Exercise details
Look through the data for the string "kuartal". Copy every line where it is found.

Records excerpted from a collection
+-------+

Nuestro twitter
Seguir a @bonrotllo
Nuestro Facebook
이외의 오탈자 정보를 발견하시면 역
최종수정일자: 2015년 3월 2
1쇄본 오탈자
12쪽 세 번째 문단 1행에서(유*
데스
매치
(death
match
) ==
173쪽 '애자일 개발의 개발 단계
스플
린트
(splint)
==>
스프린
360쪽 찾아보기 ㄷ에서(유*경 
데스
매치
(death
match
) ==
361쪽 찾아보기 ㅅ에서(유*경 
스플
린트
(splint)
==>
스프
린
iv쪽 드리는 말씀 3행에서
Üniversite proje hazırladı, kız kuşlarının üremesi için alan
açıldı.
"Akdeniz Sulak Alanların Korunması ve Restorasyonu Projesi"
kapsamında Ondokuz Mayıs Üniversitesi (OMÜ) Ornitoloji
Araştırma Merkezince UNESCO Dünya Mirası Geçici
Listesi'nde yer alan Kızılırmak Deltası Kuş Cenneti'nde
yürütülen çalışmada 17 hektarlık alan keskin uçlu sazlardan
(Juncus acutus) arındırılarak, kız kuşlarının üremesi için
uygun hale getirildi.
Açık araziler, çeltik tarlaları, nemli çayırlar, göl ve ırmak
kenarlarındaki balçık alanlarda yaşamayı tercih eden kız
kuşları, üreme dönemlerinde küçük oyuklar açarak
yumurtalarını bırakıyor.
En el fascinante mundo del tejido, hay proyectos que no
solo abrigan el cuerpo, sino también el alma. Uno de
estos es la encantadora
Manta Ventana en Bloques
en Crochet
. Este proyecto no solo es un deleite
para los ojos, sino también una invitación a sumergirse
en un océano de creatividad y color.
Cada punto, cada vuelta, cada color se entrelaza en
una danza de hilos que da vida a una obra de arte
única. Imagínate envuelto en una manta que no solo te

+-------+

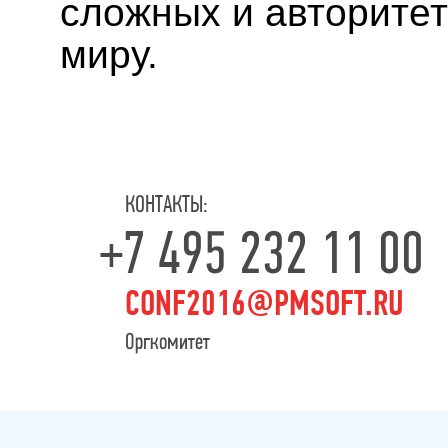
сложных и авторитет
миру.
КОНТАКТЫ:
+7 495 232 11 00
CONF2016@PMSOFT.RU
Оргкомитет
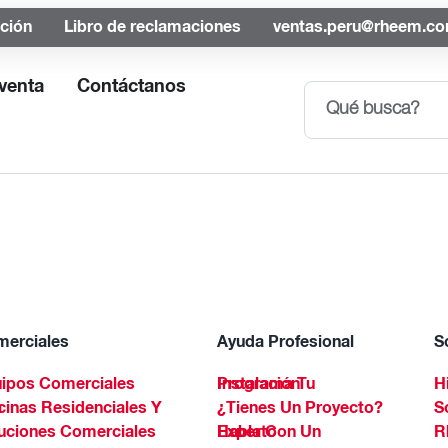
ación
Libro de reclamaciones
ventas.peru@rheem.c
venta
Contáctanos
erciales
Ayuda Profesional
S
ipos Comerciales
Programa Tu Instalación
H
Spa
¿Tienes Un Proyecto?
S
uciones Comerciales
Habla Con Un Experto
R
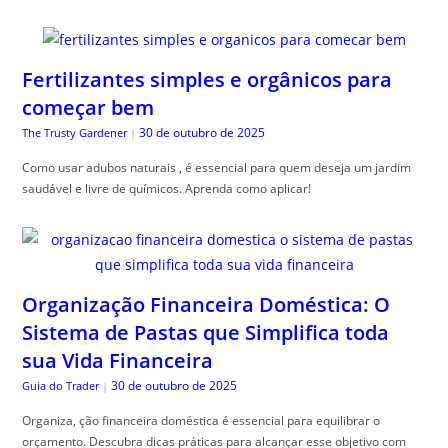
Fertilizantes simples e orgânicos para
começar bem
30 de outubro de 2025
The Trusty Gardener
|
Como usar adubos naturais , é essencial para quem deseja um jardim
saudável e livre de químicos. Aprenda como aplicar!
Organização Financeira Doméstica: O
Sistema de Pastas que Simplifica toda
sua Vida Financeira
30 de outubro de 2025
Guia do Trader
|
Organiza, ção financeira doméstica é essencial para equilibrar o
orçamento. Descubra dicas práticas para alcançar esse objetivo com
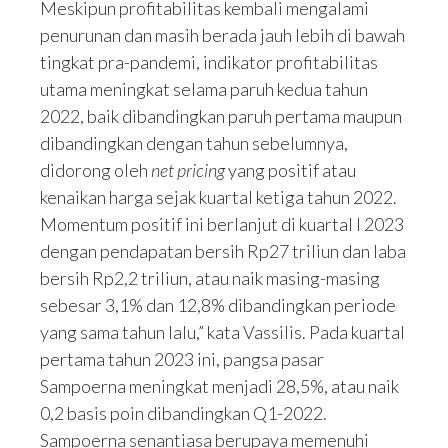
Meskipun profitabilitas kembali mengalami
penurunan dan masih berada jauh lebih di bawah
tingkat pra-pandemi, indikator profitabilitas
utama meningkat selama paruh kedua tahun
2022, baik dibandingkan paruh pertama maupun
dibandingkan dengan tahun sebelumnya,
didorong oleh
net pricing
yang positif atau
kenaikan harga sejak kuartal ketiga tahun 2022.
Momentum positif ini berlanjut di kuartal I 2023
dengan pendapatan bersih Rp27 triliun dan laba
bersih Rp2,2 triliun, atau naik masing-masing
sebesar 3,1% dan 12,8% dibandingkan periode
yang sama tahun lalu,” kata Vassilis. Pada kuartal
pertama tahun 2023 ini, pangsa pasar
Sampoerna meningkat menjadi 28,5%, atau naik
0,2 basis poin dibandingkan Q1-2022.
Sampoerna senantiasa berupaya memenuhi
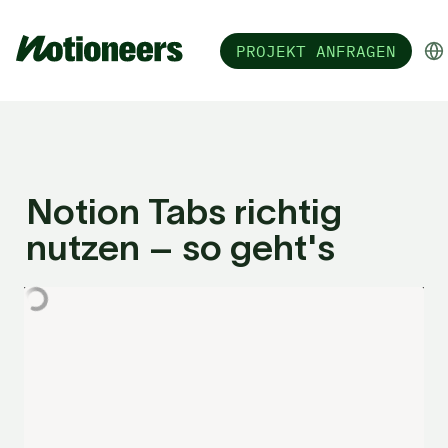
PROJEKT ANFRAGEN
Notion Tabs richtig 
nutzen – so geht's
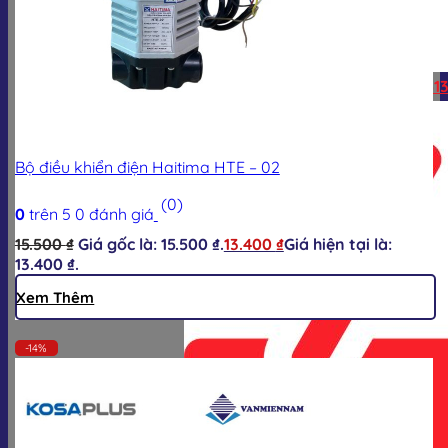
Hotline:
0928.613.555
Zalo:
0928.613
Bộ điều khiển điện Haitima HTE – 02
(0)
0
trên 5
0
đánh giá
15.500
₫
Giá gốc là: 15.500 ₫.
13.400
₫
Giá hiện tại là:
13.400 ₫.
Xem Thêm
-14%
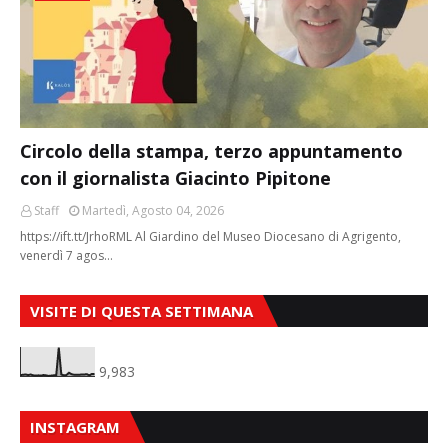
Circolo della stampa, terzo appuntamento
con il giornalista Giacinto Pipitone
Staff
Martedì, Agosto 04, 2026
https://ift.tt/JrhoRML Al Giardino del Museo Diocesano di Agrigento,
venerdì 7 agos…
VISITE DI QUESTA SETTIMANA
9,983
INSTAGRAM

+-------+

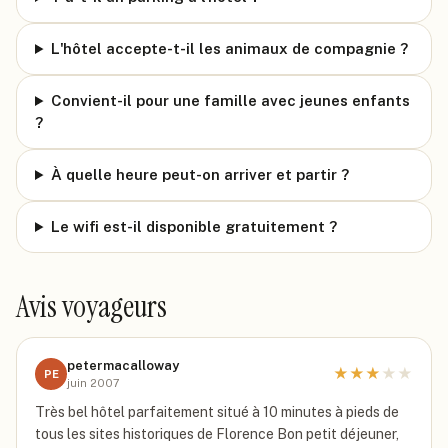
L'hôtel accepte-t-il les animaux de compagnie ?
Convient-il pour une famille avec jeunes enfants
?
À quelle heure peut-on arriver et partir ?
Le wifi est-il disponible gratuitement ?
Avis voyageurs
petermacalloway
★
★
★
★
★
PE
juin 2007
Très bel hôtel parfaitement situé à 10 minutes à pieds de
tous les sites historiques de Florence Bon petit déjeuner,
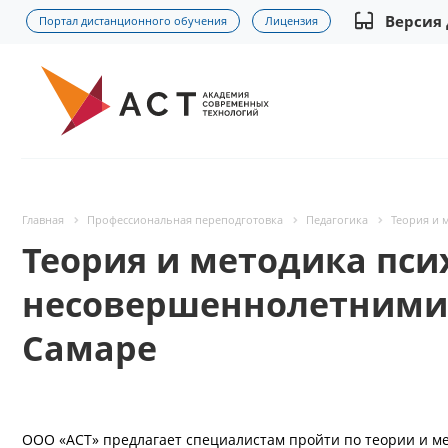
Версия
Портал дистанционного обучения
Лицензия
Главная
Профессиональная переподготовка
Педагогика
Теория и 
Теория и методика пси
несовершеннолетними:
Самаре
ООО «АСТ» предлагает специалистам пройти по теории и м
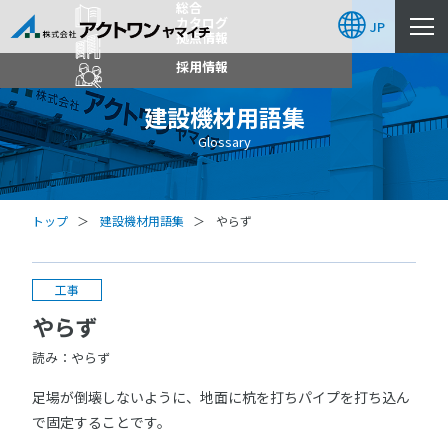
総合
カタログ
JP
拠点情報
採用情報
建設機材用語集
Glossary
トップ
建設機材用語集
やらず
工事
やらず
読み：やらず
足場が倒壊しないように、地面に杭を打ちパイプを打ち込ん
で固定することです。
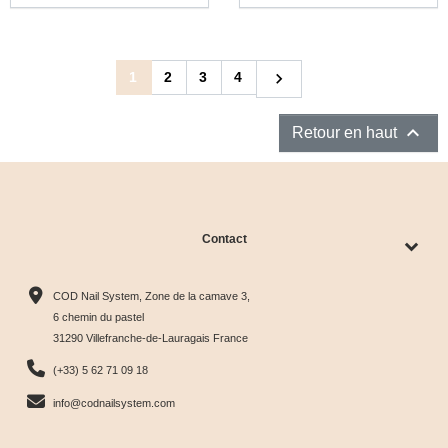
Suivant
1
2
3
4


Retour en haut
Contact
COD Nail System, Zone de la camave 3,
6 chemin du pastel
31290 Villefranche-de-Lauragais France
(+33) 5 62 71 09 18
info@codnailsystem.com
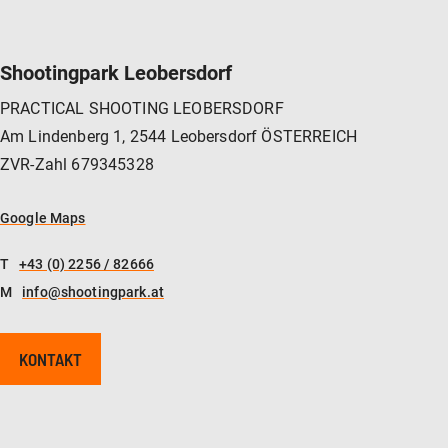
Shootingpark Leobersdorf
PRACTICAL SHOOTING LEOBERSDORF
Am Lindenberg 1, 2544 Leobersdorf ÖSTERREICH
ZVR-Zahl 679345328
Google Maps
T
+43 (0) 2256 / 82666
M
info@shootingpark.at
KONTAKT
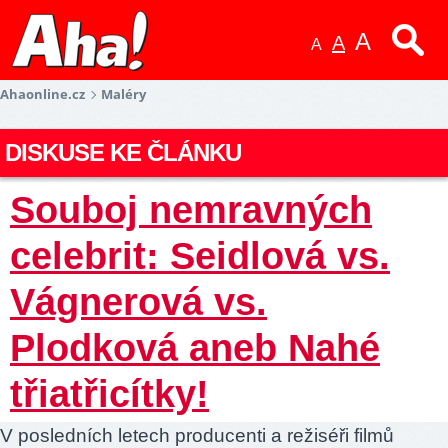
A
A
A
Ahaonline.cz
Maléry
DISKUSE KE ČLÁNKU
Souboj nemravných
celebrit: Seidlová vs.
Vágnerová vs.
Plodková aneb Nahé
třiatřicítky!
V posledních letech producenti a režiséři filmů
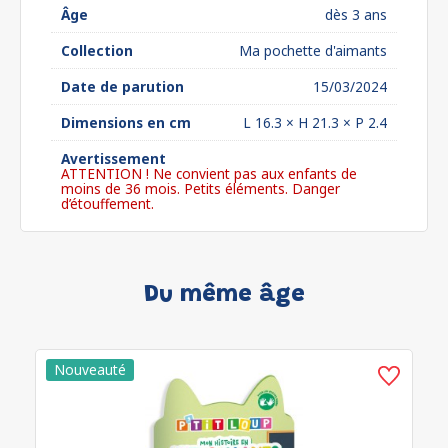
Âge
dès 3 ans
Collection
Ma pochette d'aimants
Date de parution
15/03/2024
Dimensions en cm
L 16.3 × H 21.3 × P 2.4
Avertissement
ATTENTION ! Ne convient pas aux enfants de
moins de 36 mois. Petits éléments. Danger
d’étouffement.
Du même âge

+-------+

Worked solution
kenaikan harga sejak kuartal ketiga tahun 2022.
Momentum positif ini berlanjut di kuartal I 2023
yang sama tahun lalu,” kata Vassilis. Pada kuartal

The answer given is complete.